Coque de nœuds cométaires d'Hélix

Suspendus à l'intérieur de la coquille de la nébuleuse de l'Hélice, le regard se perd dans un champ de milliers de nœuds cométaires s'étendant dans toutes les directions — chacun une condensation de gaz moléculaire dense, dont la face tournée vers la naine blanche centrale brûle d'une couronne ionisée bleu-vert vive, là où le bombardement ultraviolet arrache les électrons aux atomes d'oxygène et d'hydrogène à la limite de la surface. Derrière chaque tête comprimée, une longue queue moléculaire sombre s'étire radialement vers l'extérieur, froide et poussiéreuse, protégée du flux ionisant, apparaissant comme un sillon de charbon profond sur le fond lumineux — si bien que l'ensemble du volume environnant évoque l'intérieur d'une vaste membrane translucide, des milliers de filaments en ombre de comète pointant tous vers le même centre radiatif invisible.

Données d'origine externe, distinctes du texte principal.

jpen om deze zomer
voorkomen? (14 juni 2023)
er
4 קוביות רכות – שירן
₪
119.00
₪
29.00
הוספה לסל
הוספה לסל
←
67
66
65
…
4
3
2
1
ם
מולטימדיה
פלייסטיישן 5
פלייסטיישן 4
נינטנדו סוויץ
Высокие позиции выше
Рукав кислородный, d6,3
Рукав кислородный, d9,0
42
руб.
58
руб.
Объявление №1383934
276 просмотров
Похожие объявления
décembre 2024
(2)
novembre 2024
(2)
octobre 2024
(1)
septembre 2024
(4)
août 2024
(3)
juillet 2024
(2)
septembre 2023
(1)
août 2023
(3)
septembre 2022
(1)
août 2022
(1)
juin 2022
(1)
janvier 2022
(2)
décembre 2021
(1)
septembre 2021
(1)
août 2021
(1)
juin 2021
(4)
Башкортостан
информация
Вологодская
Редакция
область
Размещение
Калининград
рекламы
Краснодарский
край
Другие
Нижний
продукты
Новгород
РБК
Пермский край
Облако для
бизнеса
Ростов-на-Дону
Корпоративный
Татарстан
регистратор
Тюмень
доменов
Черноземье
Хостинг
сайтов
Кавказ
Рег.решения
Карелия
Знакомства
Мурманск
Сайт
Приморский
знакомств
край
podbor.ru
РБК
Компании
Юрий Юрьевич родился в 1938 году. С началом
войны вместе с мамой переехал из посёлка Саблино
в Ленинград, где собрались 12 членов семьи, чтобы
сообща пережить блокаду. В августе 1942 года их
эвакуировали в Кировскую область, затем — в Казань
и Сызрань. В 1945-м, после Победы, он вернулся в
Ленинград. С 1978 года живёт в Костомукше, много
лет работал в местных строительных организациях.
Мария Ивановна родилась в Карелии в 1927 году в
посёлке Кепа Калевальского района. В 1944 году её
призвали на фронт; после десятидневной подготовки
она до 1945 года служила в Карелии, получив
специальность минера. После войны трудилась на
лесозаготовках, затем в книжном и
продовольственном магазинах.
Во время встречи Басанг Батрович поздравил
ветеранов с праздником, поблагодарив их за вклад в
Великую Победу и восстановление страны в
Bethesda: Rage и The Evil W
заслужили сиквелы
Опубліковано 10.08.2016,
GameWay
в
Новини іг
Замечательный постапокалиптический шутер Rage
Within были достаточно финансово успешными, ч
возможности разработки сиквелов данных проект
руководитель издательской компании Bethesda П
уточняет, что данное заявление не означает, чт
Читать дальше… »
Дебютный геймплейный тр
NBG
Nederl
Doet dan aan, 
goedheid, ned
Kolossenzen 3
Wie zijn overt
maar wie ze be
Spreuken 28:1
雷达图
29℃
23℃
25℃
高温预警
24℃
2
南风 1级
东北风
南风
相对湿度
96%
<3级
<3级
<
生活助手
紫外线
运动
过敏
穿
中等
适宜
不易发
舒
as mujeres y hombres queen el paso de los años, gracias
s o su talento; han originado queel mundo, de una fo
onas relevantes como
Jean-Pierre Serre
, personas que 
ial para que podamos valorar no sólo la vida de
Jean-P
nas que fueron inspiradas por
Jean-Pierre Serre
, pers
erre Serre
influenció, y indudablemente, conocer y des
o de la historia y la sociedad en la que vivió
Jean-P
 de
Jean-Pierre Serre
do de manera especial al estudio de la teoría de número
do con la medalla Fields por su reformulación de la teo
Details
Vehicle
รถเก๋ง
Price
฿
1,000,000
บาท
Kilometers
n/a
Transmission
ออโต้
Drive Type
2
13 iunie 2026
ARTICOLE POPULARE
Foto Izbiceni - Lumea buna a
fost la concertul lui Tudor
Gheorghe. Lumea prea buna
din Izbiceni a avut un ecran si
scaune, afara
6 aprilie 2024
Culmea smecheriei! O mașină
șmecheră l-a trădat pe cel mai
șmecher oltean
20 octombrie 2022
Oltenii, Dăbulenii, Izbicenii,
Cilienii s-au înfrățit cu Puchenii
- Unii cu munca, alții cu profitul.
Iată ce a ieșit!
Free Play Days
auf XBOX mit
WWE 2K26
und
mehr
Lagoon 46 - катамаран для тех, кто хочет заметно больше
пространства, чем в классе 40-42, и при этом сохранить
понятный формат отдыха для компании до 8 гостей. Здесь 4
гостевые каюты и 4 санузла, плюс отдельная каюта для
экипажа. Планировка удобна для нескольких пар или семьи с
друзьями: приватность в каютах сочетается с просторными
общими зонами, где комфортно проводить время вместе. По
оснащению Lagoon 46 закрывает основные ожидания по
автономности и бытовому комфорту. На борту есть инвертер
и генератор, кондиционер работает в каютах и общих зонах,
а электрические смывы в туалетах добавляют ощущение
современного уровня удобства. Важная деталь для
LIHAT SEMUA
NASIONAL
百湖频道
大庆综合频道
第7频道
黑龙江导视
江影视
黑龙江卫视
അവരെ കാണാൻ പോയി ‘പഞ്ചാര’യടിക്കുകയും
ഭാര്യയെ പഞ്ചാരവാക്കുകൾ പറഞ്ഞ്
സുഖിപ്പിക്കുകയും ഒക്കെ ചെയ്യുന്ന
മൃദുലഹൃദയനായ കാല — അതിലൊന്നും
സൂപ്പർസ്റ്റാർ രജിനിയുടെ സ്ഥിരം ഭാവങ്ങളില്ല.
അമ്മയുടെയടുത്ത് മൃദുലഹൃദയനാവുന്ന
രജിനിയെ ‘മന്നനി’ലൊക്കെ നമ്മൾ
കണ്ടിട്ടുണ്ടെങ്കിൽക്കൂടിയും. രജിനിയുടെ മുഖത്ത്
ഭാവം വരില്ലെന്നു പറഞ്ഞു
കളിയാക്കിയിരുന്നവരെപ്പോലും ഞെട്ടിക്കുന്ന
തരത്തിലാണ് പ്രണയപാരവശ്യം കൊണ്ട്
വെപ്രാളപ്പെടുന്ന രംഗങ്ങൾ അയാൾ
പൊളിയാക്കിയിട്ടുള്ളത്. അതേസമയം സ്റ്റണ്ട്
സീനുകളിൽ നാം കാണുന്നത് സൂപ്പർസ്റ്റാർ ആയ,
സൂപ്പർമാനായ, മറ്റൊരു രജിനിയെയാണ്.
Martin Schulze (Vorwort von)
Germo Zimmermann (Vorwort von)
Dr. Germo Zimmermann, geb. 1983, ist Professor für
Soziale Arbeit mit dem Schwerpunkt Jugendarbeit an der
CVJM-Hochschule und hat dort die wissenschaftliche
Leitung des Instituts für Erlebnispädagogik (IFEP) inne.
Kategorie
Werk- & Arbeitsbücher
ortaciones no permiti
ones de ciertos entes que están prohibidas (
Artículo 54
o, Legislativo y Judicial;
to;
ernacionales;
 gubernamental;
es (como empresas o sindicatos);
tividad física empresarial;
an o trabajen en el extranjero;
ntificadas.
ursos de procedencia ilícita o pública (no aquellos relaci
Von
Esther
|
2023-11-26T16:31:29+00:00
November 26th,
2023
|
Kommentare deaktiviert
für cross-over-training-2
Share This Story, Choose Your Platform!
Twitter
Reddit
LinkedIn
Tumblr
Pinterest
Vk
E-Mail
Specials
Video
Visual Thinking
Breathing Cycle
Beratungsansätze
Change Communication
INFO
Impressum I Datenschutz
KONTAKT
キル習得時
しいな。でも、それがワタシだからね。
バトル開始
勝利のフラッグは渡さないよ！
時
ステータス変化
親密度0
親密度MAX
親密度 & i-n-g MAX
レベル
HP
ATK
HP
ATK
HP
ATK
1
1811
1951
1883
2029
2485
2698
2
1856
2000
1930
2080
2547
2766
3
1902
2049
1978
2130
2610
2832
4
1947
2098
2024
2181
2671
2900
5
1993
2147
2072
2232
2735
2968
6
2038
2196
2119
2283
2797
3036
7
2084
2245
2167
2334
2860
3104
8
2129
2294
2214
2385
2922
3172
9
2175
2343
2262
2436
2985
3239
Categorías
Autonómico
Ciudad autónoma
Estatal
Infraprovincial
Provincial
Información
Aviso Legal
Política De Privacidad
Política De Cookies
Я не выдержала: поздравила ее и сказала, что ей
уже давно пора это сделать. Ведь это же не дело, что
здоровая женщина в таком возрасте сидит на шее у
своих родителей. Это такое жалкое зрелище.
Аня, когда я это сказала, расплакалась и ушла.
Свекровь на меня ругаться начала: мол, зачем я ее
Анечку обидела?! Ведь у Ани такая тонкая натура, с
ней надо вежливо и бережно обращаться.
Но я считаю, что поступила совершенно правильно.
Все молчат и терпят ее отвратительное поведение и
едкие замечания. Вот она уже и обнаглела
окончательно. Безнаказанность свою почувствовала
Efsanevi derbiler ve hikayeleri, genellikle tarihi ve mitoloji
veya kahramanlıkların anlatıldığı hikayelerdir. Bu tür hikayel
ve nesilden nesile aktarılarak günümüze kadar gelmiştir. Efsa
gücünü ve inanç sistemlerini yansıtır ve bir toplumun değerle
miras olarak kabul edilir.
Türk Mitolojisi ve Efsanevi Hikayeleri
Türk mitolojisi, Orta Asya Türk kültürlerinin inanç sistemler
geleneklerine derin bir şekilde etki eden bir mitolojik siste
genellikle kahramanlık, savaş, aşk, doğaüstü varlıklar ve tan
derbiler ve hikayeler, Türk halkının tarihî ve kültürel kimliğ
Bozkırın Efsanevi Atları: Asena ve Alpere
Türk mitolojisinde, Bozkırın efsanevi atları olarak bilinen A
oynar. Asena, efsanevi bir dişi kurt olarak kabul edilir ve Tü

La naine blanche elle-même n'est qu'un point d'une brillance annihilante au cœur de la structure, sa radiation dominée par l'ultraviolet colorant l'environnement immédiat de bleus et de verts spectraux froids plutôt que des jaunes chauds d'une étoile ordinaire, tandis que le tore incandescent de la nébuleuse s'arque au-dessus et en dessous en une cascade de couches d'émission — de l'hélium et de l'oxygène ionisés les plus internes jusqu'aux cramoisis profonds de la bordure externe où le champ UV s'affaiblit et l'hydrogène neutre reprend ses droits. Entre les nœuds, le milieu inter-nœuds baigne dans une brume rose de recombinaison d'hydrogène, et la profondeur de ce tissu vivant de gaz émetteur — dix mille structures individuellement résolues se fondant à distance en la lueur continue de la paroi de la coquille — donne le vertige d'être suspendu à l'intérieur d'un organisme cosmique dont chaque cellule est un système solaire entier.